Team England flew out to Sant Cugat in Spain on 6th August. After arriving, we had a team briefing where the initial logistics of the opening ceremony and anti-doping protocols were explained. This was the moment when the reality of the Games struck me: I came out thinking, "It’s show time!"
The opening ceremony was quite an experience! There were teams from more than 20 countries with hundreds of competitors and it was great to meet and interact with lots of new people. There was also one particular speaker, a veteran of several CPISRA World Games and a multiple Paralympic medallist, who gave a moving speech about the battles he has fought having Cerebral Palsy, what the Games mean to him and what they had enabled him to achieve. He urged us to put all our fears and nerves behind us and go out and enjoy the experience.

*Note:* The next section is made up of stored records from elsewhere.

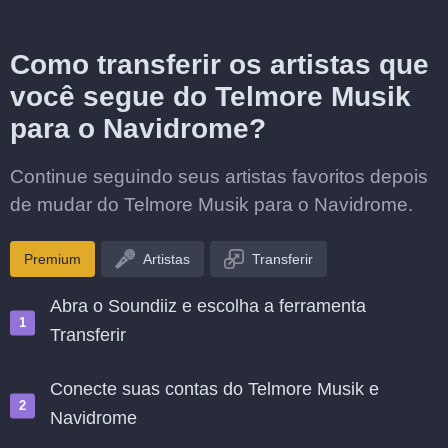
Como transferir os artistas que
você segue do Telmore Musik
para o Navidrome?
Continue seguindo seus artistas favoritos depois
de mudar do Telmore Musik para o Navidrome.
Premium
Artistas
Transferir
Abra o Soundiiz e escolha a ferramenta
Transferir
Conecte suas contas do Telmore Musik e
Navidrome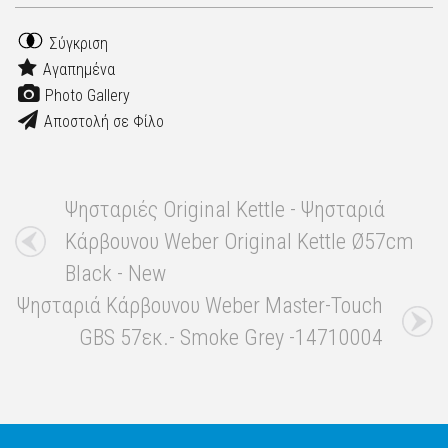
Σύγκριση
Αγαπημένα
Photo Gallery
Αποστολή σε Φίλο
Ψησταριές Original Kettle - Ψησταριά
Κάρβουνου Weber Original Kettle Ø57cm
Black - New
Ψησταριά Κάρβουνου Weber Master-Touch
GBS 57εκ.- Smoke Grey -14710004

The next few days were fairly repetitive in routine. We would get up at around 7:30 am, having an hour and a half to train in the pool. I was under strict orders from my coach on what training I should do each day! We would then go to the athlete’s canteen for breakfast, making sure to put away some serious calories. The subsequent down time in the afternoon and evening was an opportunity to get to know my teammates across the different sports.
Then the first day of racing was upon us. I had the 200m Individual Medley (IM) and the 100m backstroke. They were well spread out, one at 11:00am and one at 7:05pm. I was nervous going into the IM with the new rule on single arm butterfly meaning disqualification was a possibility for me. I ended up winning by close to 40 seconds, avoiding a disqualification and matching my personal best time! So, I got to stand atop the podium in front of my parents and hear God Save the Queen - to be honest, it was a blur as I was buzzing from the adrenaline.
The 100m backstroke was far more competitive and I was not expecting a medal. I missed my personal best by 0.3 seconds, but somehow took the gold! This time I took the medal ceremony more in my stride and soaked up the National Anthem and sang along.
I struggled to sleep the night before the 400m freestyle. This was the event I had trained for the most. An old coach of mine used to tell me sprinting is all nerves but in endurance events you have to tap into something inside. I said to myself, "Keep your head, your body knows what to do". I was nervous and I remember shaking. When I got in the pool, I just raced it… and I won by 20 seconds, just shy of my best time by 0.12 seconds. This time the emotion really hit me, I could not physically get out of the pool afterwards from the exertion.
My next step is to give all I have to trying to qualify for the Tokyo 2020 Paralympic Trials. I would love to qualify for and compete at a Paralympic Games! Swimming is a coping mechanism for me. It provides a competitive output for me to immerse myself in and distract me from the various daily challenges of being an adult with Cerebral Palsy. The biggest lessons swimming is teaching me is how to cope with high pressure scenarios and what it takes to just perform to the best of my ability, no matter what the circumstances. Several teachers at St James used to take the time to speak to me about my disability especially when I was going through a rough patch. The method that they helped me develop about how think about a range of situations and handle them has proved to be invaluable in my swimming career thus far and I certainly owe them a thank you!